Nous avons démontré que des processus involontaires ayant eu lieu dans le passé pouvaient
déterminer ce que nous sommes dans le présent. Il en existe également d’autres de types
volontaires, c’est-à-dire des changements que nous avons décidés : les choix que nous avons
faits au cours de notre vie qui déterminaient une condition s’appliquant postérieurement au
moment du choix. On peut citer comme exemple, l’engagement dans des études : je suis
particulièrement instruit dans tel domaine puisque j’ai choisi, il y a quelques années, de
passer un diplôme dans ce domaine. L’irréversibilité du temps transforme n’importe quelle
décision en une certaine fatalité, puisque l’individu est en quelque sorte condamné à subir
les conséquences de ses actes sans pouvoir les annuler.
Sommes-nous condamnés à subir les conséquences du passé ? En considérant que je ne suis
que le fruit de mon expérience, je renie toute liberté et j’affirme ne pouvoir que « récolter
les graines semées ».
Ou bien jouissons-nous, aujourd’hui, d’un libre-arbitre sur notre condition actuelle ?

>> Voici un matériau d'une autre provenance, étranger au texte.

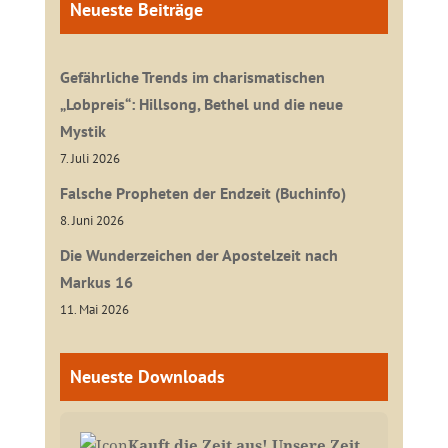
Neueste Beiträge
Gefährliche Trends im charismatischen
„Lobpreis“: Hillsong, Bethel und die neue
Mystik
7. Juli 2026
Falsche Propheten der Endzeit (Buchinfo)
8. Juni 2026
Die Wunderzeichen der Apostelzeit nach
Markus 16
11. Mai 2026
Neueste Downloads
Kauft die Zeit aus! Unsere Zeit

L’Homme est en effet doué d’une autonomie lui permettant d’être conscient de son état et
de le modifier. Pour toute la philosophie classique, la liberté signifie l’indépendance
intérieure et la capacité morale de se déterminer en suivant les seuls conseils de la raison et
de l’intelligence. Selon Voltaire, « la liberté consiste à ne pas dépendre des lois », citations
s’appliquant aux lois juridiques mais pouvant élargir son champ d’application aux lois
naturelles comme le temps. Le cas extrême d’une manifestation de ce libre-arbitre est le
suicide, mais un changement de vie par celui de la profession ou du lieu de vie en est
également une.
La théorie du passé régissant le « moi » actuel n’est donc pas universelle.
Malgré tout, la preuve d’une liberté à toute épreuve suffit-elle à déterminer ce que nous
sommes ? Cela induirait que nous sommes quelqu’un que nous avons en grande partie
souhaité être, à l’encontre parfois du passé qui nous prédéterminait autrement. Mais alors,
pourquoi ne sommes-nous donc pas tous dans un état d’une forme approchée du bonheur ?
« Le bonheur est par définition, ce qu’il y a de mieux pour l’individu ; le bonheur est le
souverain-bien. », disait Aristote. Or la liberté d’agissement sur notre condition n’est-elle pas
exercée par tous dans ce but ? On agit pourtant bien pour notre bien et non dans l’optique
de se dégrader ou de dégrader son mode de vie.
Il semble que cette théorie soit également contestable. Se pourrait-il, si l’absence totale du
poids du passé et de libre arbitre est impossible, qu’une combinaison des deux soit la
solution à la problématique ?
Sommes-nous ce que le passé a fait de nous additionné à ce que nous faisons aujourd’hui ?
Or, ce que nous faisons aujourd’hui se répercute forcément dans un futur plus ou moins
proche. Ce serait donc le « moi » passé et le « moi » que nous aspirons aujourd’hui à être,
qui formerait le « moi » actuel, à la fois passif et actif.
De plus, les conséquences du passé, qu’elles soient dues à des évènements involontaires ou
choisis, peuvent être adaptées pour être moins subies. Après un accident grave, je peux
choisir d’abréger mes souffrances ou de me battre pour la vie. Certains actes menés
aujourd’hui résultent donc de la volonté de gérer les actes passés, et permettent ainsi de
contourner l’irréversibilité du temps. Et si, finalement, nous étions ce que nous faisons de
notre passé ?
Nous conclurons donc notre démarche philosophique en disant que nous ne sommes non
pas exclusivement ce que le passé a fait de nous, mais aussi ce que nous faisons du passé
ainsi que des nouveaux enjeux qui s’offre à nous aujourd’hui.